El idilio duró un suspiro. Sánchez se saltó la tutela, pensando que los militantes habían caído rendidos ante su seducción personal. El trato era que el secretario general se conformaría con ese puesto, sin aspirar a ser el candidato socialista a La Moncloa. Susana Díaz le había dado las llaves del bólido, pero sólo para que lo aparcara. Pero Sánchez se quedó con el bólido, pilló carretera, le sacudió estopa y lo condujo hasta donde se encuentra el PSOE ahora mismo: al borde del precipicio.
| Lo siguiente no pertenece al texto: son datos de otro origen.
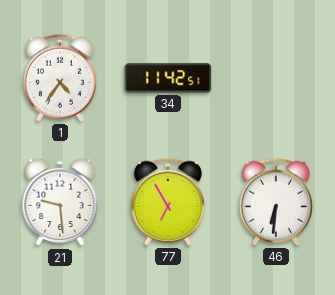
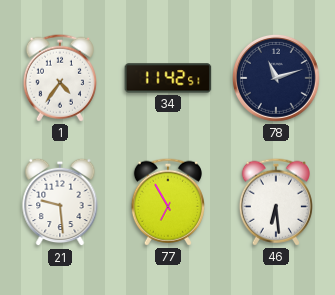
78: none -> 11:12
46: 6:31 -> 6:29
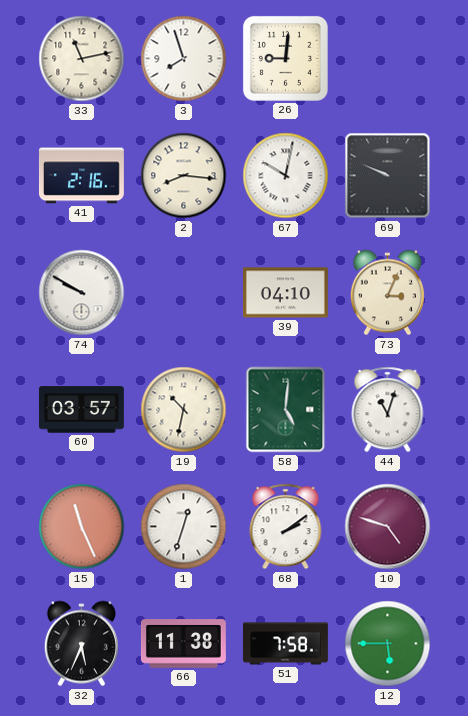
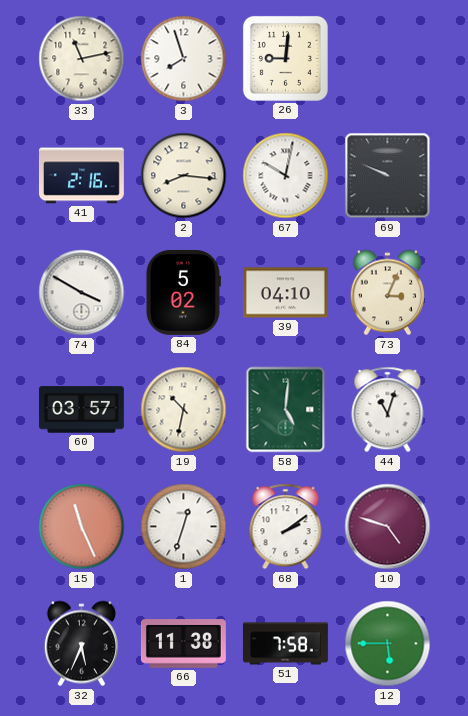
74: 9:50 -> 3:50
84: none -> 5:02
Mientras, quienes le habían apoyado contemplaban, atónitos, cómo hacía y deshacía a su antojo, sin descolgar el teléfono, sin establecer complicidades, rompiendo los puentes con muchas direcciones regionales y obviando a los notables antepasados socialistas que le habían ayudado a llegar a la cima. Paulatinamente, sus adversarios empezaron a disparar contra él hasta convertir las conspiraciones contra Sánchez en el estado natural interno del PSOE. Nunca un líder socialista ha concitado tanto odio interno.
Sánchez reaccionó al acoso encerrándose en Ferraz con un grupo de fieles, actuando sin piedad contra sus críticos y dejándose mecer por el calor de los militantes. En la calle, las señoras se lo rifaban para sus selfies. Sánchez se convirtió en un político famoso, pero no en una alternativa de Gobierno al PP. Y los ángulos de su cara, así como su actitud, se fueron endureciendo a medida que aumentaba el acoso contra él y se acumulaban las derrotas electorales sin querer asumir su responsabilidad en ellas.
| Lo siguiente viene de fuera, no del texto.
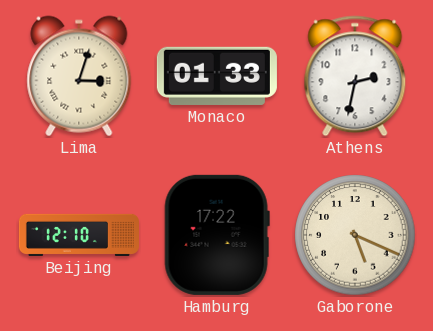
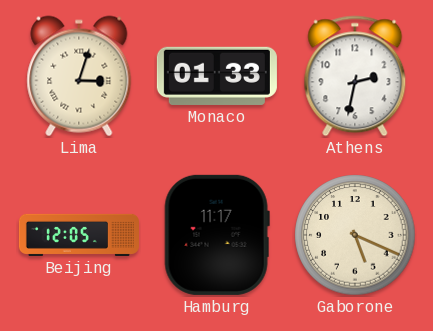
Beijing: 12:10 -> 12:05
Hamburg: 17:22 -> 11:17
Es cierto que se topó con un obstáculo inesperado en el camino de su potente bólido. Un partido político a su izquierda con un líder más renovador que él. Su elección como secretario general tenía como objetivo renovar el partido para frenar el avance de Podemos. Sánchez no ha podido detener la sangría de votos.
El 20-D puso fin a la hegemonía del PSOE en la izquierda española. Podemos se le acercó a menos de 300.000 votos. Aunque el odio contra él ya había fermentado en los presidentes autonómicos, sus críticos le perdonaron la vida después de las primeras generales, aunque le ataron de pies y manos para formar un Gobierno de izquierdas. Sánchez lo intentó con Ciudadanos, pero no lo consiguió. El bloqueo político hizo el resto y al grito de «primero España, luego el PSOE», pactó con sus adversarios el aplazamiento del Congreso del partido y volvió a optar a La Moncloa. El 26-J, Sánchez logró evitar el sorpasso –lo que se considera una hazaña en su equipo–, pero perdió cinco escaños y Unidos Podemos sacó los mismos.
Pedro Sánchez venció a Eduardo Madina, pero no pudo con Pablo Iglesias. El enemigo que llegó para comerse al PSOE podía permitirse todos los lujos y proponer lo imposible. Para horror de laintelligentsia socialdemócrata española, los potenciales electores socialistas pusieron sus ojos en el partido populista. Sánchez se enfrentó a un dilema imposible. No podía ser Pablo Iglesias, pero tampoco podía dejar de ser Pablo Iglesias. Si no imitaba a Podemos en algo no recuperaría los votantes perdidos. Pero si le pillaban acercándose a Podemos, era triturado por un sistema cuyo vértice sigue siendo –quién lo diría– Felipe González. De hecho, el ex presidente fue quien disparó ayer en la Ser el cañón del crucero Aurora para desencadenar el golpe palaciego contra Pedro Sánchez.
En los últimos meses, el líder socialista ha escrito su relato más convincente con el no a Rajoy y la resistencia a las presiones de todo tipo para que se abstuviera en la investidura. Sus adversarios pretendían que cargara con la abstención para después quitarle del puesto. Es decir, que se suicidara. Él ha respondido doblando la apuesta. De la osadía ha pasado a la temeridad. Y bajo su mandato, el PSOE afronta una situación límite que, pase lo que pase, acabará mal.